**What you need to do**.
Your task is to copy the records that follow exactly, minus any images.

►

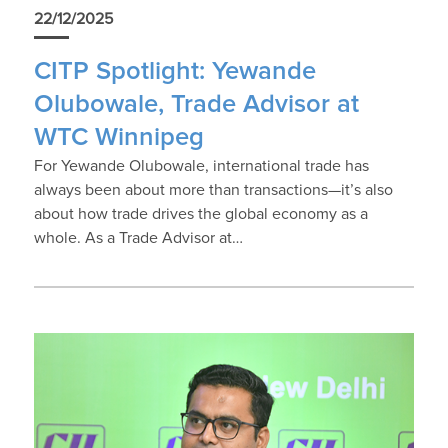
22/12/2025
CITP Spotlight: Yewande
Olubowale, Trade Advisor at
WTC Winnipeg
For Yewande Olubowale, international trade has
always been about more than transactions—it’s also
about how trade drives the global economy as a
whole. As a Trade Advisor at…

◄

**Result of this task**.
22/12/2025
CITP Spotlight: Yewande
Olubowale, Trade Advisor at
WTC Winnipeg
For Yewande Olubowale, international trade has
always been about more than transactions—it’s also
about how trade drives the global economy as a
whole. As a Trade Advisor at…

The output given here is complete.